Wednesday, July 3, 2013

You Don't Know How Many Times

You Don't Know How Many Times

"I think that's a bedbug,"
"Where?" He was absentmindedly scratching his cheek.
"I mean a bite, you were bitten by a bedbug!"
"No I wasn't." It was a reflex now, to disagree with whatever she said.
"I can see it oozing."
"I'll get a bandaid. You screwed up the song again last night."
"I told you I can't always hit that note. Either I drop my voice out & cheat it, or you play louder."
"No, we'll practice again today at sound check."
"Sometimes I get it & sometimes I don't. Practice hasn't been helping."
"You just need to try harder."
"I'm trying as hard as I can. Stop picking at it!!"

He knew his face couldn't afford any more injuries, but he couldn't stop playing with scabs or bites. Never could stop, not even as a kid. Nervous habit. He still had an infection on his hip that wouldn't heal where the guitar rubbed against him.
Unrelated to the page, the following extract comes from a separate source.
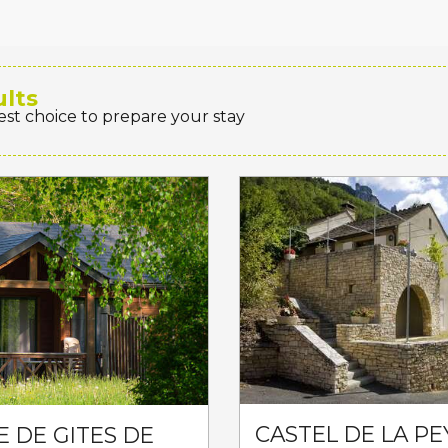
ults
est choice to prepare your stay
CASTEL DE LA PE
E DE GITES DE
Everything hurt, but as long as nobody saw it, he'd do whatever he wanted.

Right now, he wanted to stop the car and kick her out.  The show last night was awful and he was pretty sure he'd have to fire the band permanently.

She turned the radio on, effectively silencing their conversation. A blues riff was playing and she let the dial rest there until the static got too bad.

He yelled when she changed it. His obsession with Blues was bigger than her tolerance for static.

"Stop at the next rest area. I'm hungry". Or "I have to go to the bathroom."

They were both cranky to the point they were ready to kill each other.  But they didn't.  Survival mode, tolerating each other moment to moment.  But still, each was keeping track of the other's failures.  Keeping score of all the items they overlooked.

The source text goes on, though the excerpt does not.